Data has little taxonomy classification

andrew_g · September 10, 2023, 3:52pm

Hello!

I've ran my data through the 18S pipeline and produced taxonomy classifications. When I view the data there is little to no data being assigned to anything meaningful. Most of the data that I am interested in is binned as unassigned or eukaryota.

One of the most overrepresented species that I would think should be classified is not. This info is derived from fastqc reports where read 1 and 2 one has this sequence at ~20% of reads.

A prior sample set was able to produce assignments beyond unassigned or eukaryota.

What may cause this occurrence? Please let me know what additional information that I can provide.

Thank you!
Andrew

colinbrislawn · September 10, 2023, 4:07pm

Hello again Andrew

That is strange!

Have you investigated what changed between these two samples / two cohorts? Different primers, different databases, and even different sequencing centers can cause unexpected changes that are eventually observed in the downstream taxonomy.

Did anything change in your bioinformatics pipeline?

andrew_g · September 11, 2023, 7:47am

Hi Colin,

Everything is the same from library prep to the analysis. We sequenced in-house on a MiSeq.
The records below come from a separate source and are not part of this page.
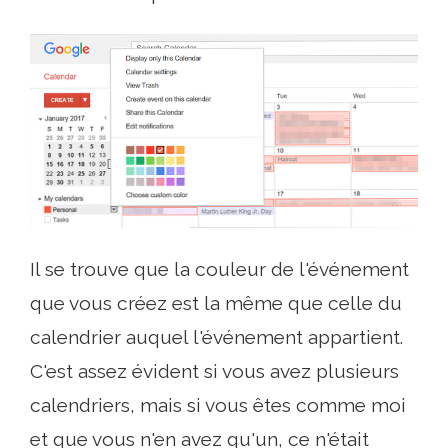
Il se trouve que la couleur de l'événement
que vous créez est la même que celle du
calendrier auquel l'événement appartient.
C'est assez évident si vous avez plusieurs
calendriers, mais si vous êtes comme moi
et que vous n'en avez qu'un, ce n'était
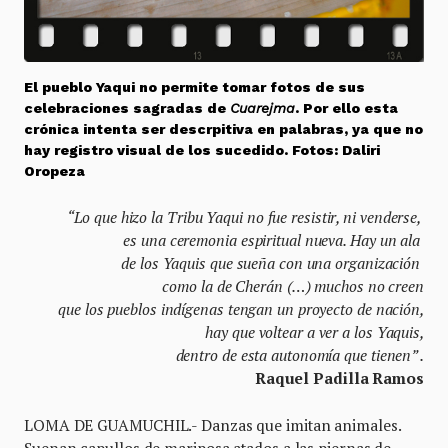
El pueblo Yaqui no permite tomar fotos de sus
celebraciones sagradas de
Cuarejma
. Por ello esta
crónica intenta ser descrpitiva en palabras, ya que no
hay registro visual de los sucedido. Fotos: Daliri
Oropeza
“Lo que hizo la Tribu Yaqui no fue resistir, ni venderse,
es una ceremonia espiritual nueva. Hay un ala
de los Yaquis que sueña con una organización
como la de Cherán (…) muchos no creen
que los pueblos indígenas tengan un proyecto de nación,
hay que voltear a ver a los Yaquis,
dentro de esta autonomía que tienen” .
Raquel Padilla Ramos
LOMA DE GUAMUCHIL.- Danzas que imitan animales.
Suenan capullos de mariposa atados a las piernas de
The only variables I think of are the different sample sets and the number of samples within each set, and these being on separate sequencing runs. 43 samples for the well classified set, and 90 for poorly classified set. Would the amount of reads per sample per feature affect the classification this much? Even for a sequence that has about ~20% of all reads (raw reads, that is). I've lowered the confidence value to 0.5 and then 0.3, and that changed very little.
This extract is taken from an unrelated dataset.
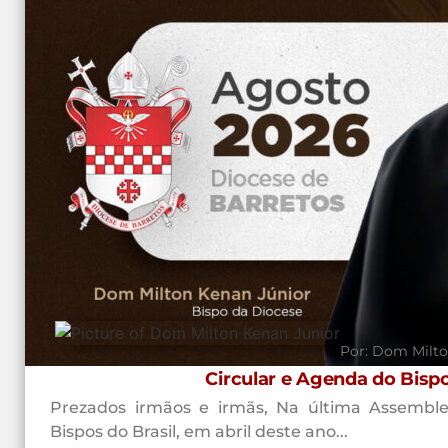
Por:
Dom Milto
Circular e Agenda do Bisp
Prezados irmãos e irmãs, Na última Assemble
Bispos do Brasil, em abril deste ano...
colinbrislawn · September 14, 2023, 4:11am

It will cause other issues, but classification should be the same... You can accurately classify a single sequence.

What is different about these samples biologically? It sounds like you expect some similar microbes and I'm also interested in how you expect them to be different and the reasons for that.

andrew_g · September 14, 2023, 3:04pm

Thank you for pointing that out. That makes sense now.

These samples are human stool. The difference being that they are each from individuals, and each set being from different locales. We are primarily interested in detecting helminths, mainly nematodes, as way to confirm presence/absence among discordance in two diagnostic methods.

The sequences that I am mentioning, that are found in high frequency aside from bacteria, are Blastocystis spp. derived. It’s just a point of reference because the first set (43) had no issue classifying that one, while the other did, and with many others. Taxa composition will vary, of course.

I am certain that I used the exact same classifier. I guess I should double check that. Is there any other information that would be helpful in figuring this out? It seems like it is not a matter of the sequencing. Rather the samples, some analysis pipeline mistake, or the reference database?

colinbrislawn · September 14, 2023, 4:02pm

It could be anything, which is why I'm asking more broadly about differences. I suppose it makes sense to double check that consistent methods stayed consistent (same primers, same database).

Is it possible that the second set that showed fewer classified reads did not have the expected microbe at all? What kinds of positive controls did you run?

system · October 15, 2023, 10:03pm

This topic was automatically closed 31 days after the last reply. New replies are no longer allowed.